### Data items:
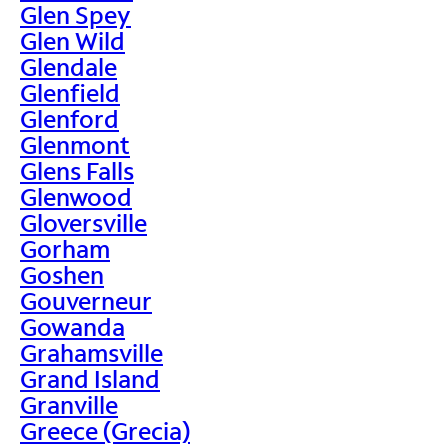
Glen Spey
Glen Wild
Glendale
Glenfield
Glenford
Glenmont
Glens Falls
Glenwood
Gloversville
Gorham
Goshen
Gouverneur
Gowanda
Grahamsville
Grand Island
Granville
Greece (Grecia)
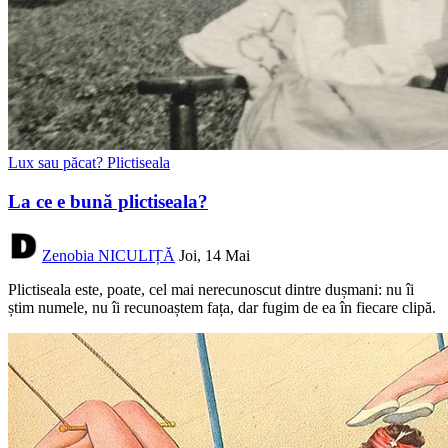
Lux sau păcat? Plictiseala
La ce e bună plictiseala?
Zenobia NICULIȚĂ
Joi, 14 Mai
Plictiseala este, poate, cel mai nerecunoscut dintre dușmani: nu îi
știm numele, nu îi recunoaștem fața, dar fugim de ea în fiecare clipă.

### WHAT THIS TASK INVOLVES:
Here the job is to print the data above exactly, except for any pictures.

### TASK OUTPUT:
Glen Spey
Glen Wild
Glendale
Glenfield
Glenford
Glenmont
Glens Falls
Glenwood
Gloversville
Gorham
Goshen
Gouverneur
Gowanda
Grahamsville
Grand Island
Granville
Greece (Grecia)
Lux sau păcat? Plictiseala
La ce e bună plictiseala?
Zenobia NICULIȚĂ
Joi, 14 Mai
Plictiseala este, poate, cel mai nerecunoscut dintre dușmani: nu îi
știm numele, nu îi recunoaștem fața, dar fugim de ea în fiecare clipă.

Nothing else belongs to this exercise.